Múcio também foi ao gabinete do ministro, no STF, fazer o convite ao Dia do Soldado pessoalmente. A empreitada deu certo, já que Rodrigues e Moraes compareceram ao evento.

Generais afirmam, sob reserva, que as ações para distensionar a relação com a PF não têm como objetivo blindar militares investigados pela corporação. A ideia, segundo os relatos, é garantir uma boa relação institucional.

Policiais federais ouvidos pela reportagem afirmam que a intenção das investigações não é mirar militares, mas apurar os ilícitos como um todo e individualizar condutas, independentemente de serem das Forças Armadas ou não. Ainda apontam que as desconfianças de militares com a PF refletem um espírito corporativista de proteção dos fardados.

O clima de tensão entre PF e militares começou ainda na transição, com uma queda de braço sobre quem iria coordenar a segurança do presidente Lula (PT).

O diretor-geral da PF, que comandou a proteção do presidente durante a campanha, e o ministro Flávio Dino (Justiça) defendiam que parte dessa atribuição saísse da alçada do GSI, o que aconteceu inicialmente.

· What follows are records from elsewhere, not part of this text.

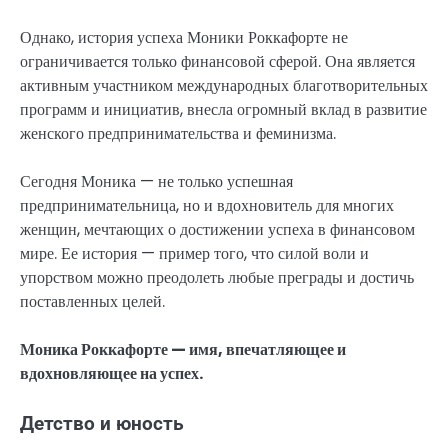
Однако, история успеха Моники Роккафорте не
ограничивается только финансовой сферой. Она является
активным участником международных благотворительных
программ и инициатив, внесла огромный вклад в развитие
женского предпринимательства и феминизма.
Сегодня Моника — не только успешная
предпринимательница, но и вдохновитель для многих
женщин, мечтающих о достижении успеха в финансовом
мире. Ее история — пример того, что силой воли и
упорством можно преодолеть любые преграды и достичь
поставленных целей.
Моника Роккафорте — имя, впечатляющее и
вдохновляющее на успех.
Детство и юность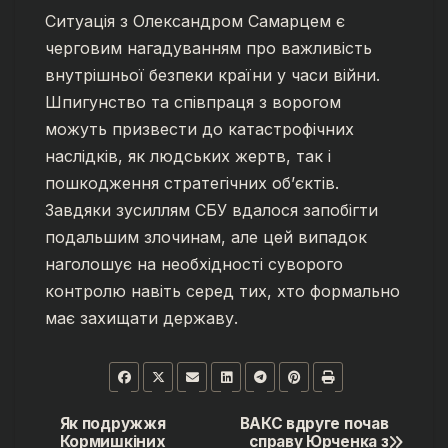
Ситуація з Олександром Самарцем є
черговим нагадуванням про важливість
внутрішньої безпеки країни у часи війни.
Шпигунство та співпраця з ворогом
можуть призвести до катастрофічних
наслідків, як людських жертв, так і
пошкодження стратегічних об’єктів.
Завдяки зусиллям СБУ вдалося запобігти
подальшим злочинам, але цей випадок
наголошує на необхідності суворого
контролю навіть серед тих, хто формально
має захищати державу.
Як подружжя
ВАКС вдруге почав
Навігація
Кормишкіних
справу Юрченка з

Durante seis meses, os policiais ficaram responsáveis pela segurança imediata de Lula, da primeira-dama Rosângela da Silva, a Janja, e do vice-presidente Geraldo Alckmin (PSB).

Em junho, porém, o decreto que criou a secretaria que abrigava esse modelo expirou, a coordenação sobre a proteção presidencial voltou para o GSI e entrou em vigor um modelo híbrido. A PF continua fazendo integralmente a segurança de Janja, e alguns policiais atuam na de Lula.

Mas um decreto que visa regulamentar a atuação da Polícia Federal nesse caso está parado no Ministério da Gestão.

Também no início do ano, PF e Ministério da Defesa divergiram a respeito dos rumos do GSI. Desde os ataques do dia 8 de janeiro, as desconfianças da polícia com o Gabinete de Segurança Institucional aumentaram. Integrantes da cúpula da corporação desconfiam que integrantes do órgão tenham facilitado ou sido omissos com as invasões ao Palácio do Planalto.

Além disso, sempre atribuíram aos militares parte da culpa pela organização dos atos pela avaliação de que eles foram gestados nos acampamentos de apoiadores de Jair Bolsonaro em frente aos quartéis-generais.

Dino chegou a chamar os acampamentos de “incubadoras” de terroristas, antes do 8 de janeiro. Justiça e PF atuaram para desarmar esses locais, mas os militares não deixavam.

Nesse contexto, integrantes da polícia defendiam que o GSI fosse comandado por um civil, não por um militar. O ministro da Defesa, por outro lado, atuou junto a Lula para que ele mantivesse a tradição de deixar um militar à frente do órgão.